G. - Voilà un étrange tableau et d'étranges prisonniers.
S. - Ils nous ressemblent. Penses-tu que de tels hommes aient vu d'eux-mêmes et des uns et des autres, autre chose que les ombres projetées par le feu sur la paroi de la caverne qui leur fait
face?
G. - Comment cela se pourrait-il, en effet, s'ils sont forcés de tenir la tête immobile pendant toute leur vie?

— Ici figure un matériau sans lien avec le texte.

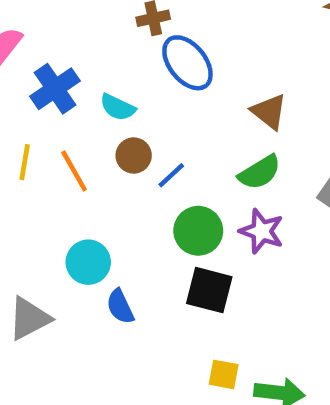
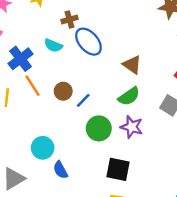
cyan semicircle: (118, 107) -> (53, 45), moved
orange line: (74, 171) -> (33, 86), moved
black square: (209, 290) -> (118, 169), moved

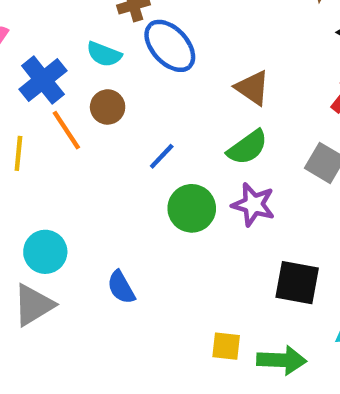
brown circle: (63, 91) -> (108, 107), moved
cyan circle: (43, 148) -> (45, 252), moved
black square: (118, 169) -> (297, 283), moved

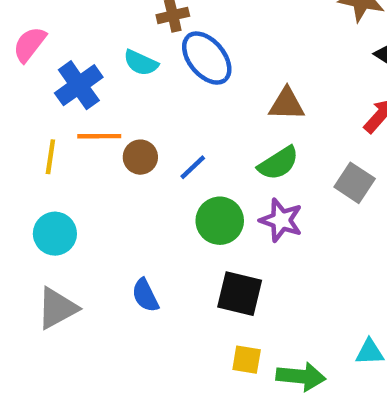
brown triangle: (252, 88) -> (287, 104), turned -36
brown circle: (108, 107) -> (140, 157), moved
orange line: (66, 130) -> (99, 136), turned -60
cyan circle: (45, 252) -> (55, 234), moved
black square: (297, 283) -> (240, 294), moved

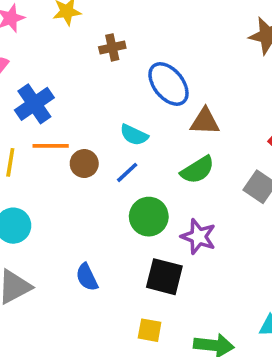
blue ellipse: (207, 58) -> (168, 84), moved
cyan semicircle: (141, 63) -> (134, 135), moved
purple star: (281, 220) -> (198, 237), moved
yellow square: (247, 360) -> (150, 330), moved

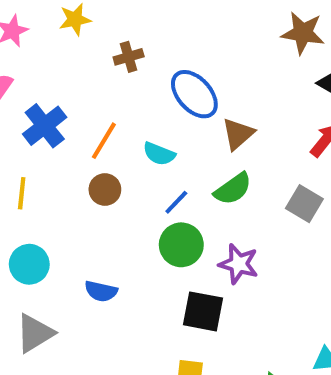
brown triangle: (205, 121) -> (238, 134), turned -40
orange line: (51, 146) -> (104, 141), moved, turned -56
blue line: (127, 172) -> (176, 202), moved
blue semicircle: (87, 277) -> (101, 291), moved, turned -48

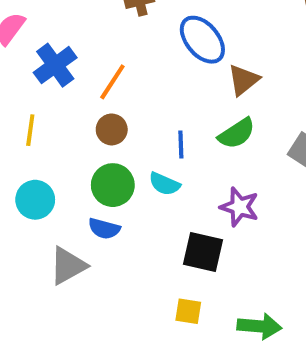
cyan semicircle: (159, 154) -> (164, 184), moved
blue line: (176, 202) -> (181, 144), turned -48
green circle: (181, 245) -> (113, 185), moved
gray triangle: (35, 333) -> (68, 266), moved

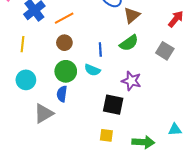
orange line: (112, 82) -> (64, 18), turned 30
blue semicircle: (104, 229) -> (62, 94), turned 84

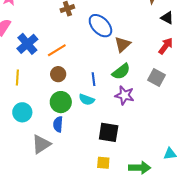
purple star: (131, 81) -> (124, 95), moved

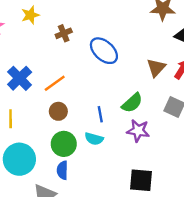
brown triangle: (123, 44) -> (156, 68), moved
cyan circle: (22, 112) -> (19, 159), size x1.4
black square: (109, 132) -> (141, 180), moved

S. - Et pour les objets qui sont portés le long du mur, est-ce qu'il n'en sera pas de même?
G. - Bien sûr.
S. - Mais, dans ces conditions, s'ils pouvaient se parler les uns aux autres, ne penses-tu pas qu'ils croiraient nommer les objets réels eux-mêmes en nommant ce qu'ils voient?
G. - Nécessairement.
S. - Et s'il y avait aussi dans la prison un écho que leur renverrait la paroi qui leur fait face? Chaque fois que l'un de ceux qui se trouvent derrière le mur parlerait, croiraient-ils entendre
une autre voix, à ton avis, que celle de l'ombre qui passe devant eux?
G. - Ma foi non.
S. - Non, de tels hommes ne penseraient absolument pas que la véritable réalité puisse être autre chose que les ombres des objets fabriqués.
G. - De toute nécessité.
S. - Envisage maintenant ce qu'ils ressentiraient à être délivrés de leurs chaînes et à être guéris de leur ignorance, si cela leur arrivait, tout naturellement, comme suit: si l'un d'eux était
délivré et forcé soudain de se lever, de tourner le cou, de marcher et de regarder la lumière; s'il souffrait de faire tous ces mouvements et que, tout ébloui, il fût incapable de regarder les
objets dont il voyait auparavant les ombres, que penses-tu qu'il répondrait si on lui disait que jusqu'alors il n'a vu que des futilités mais que, maintenant, plus près de la réalité et tourné
vers des êtres plus réels, il voit plus juste; lorsque, enfin, en lui montrant chacun des objets qui passent, on l'obligerait à force de questions à dire ce que c'est, ne penses-tu pas qu'il
serait embarrassé et trouverait que ce qu'il voyait auparavant était plus véritable que ce qu'on lui montre maintenant?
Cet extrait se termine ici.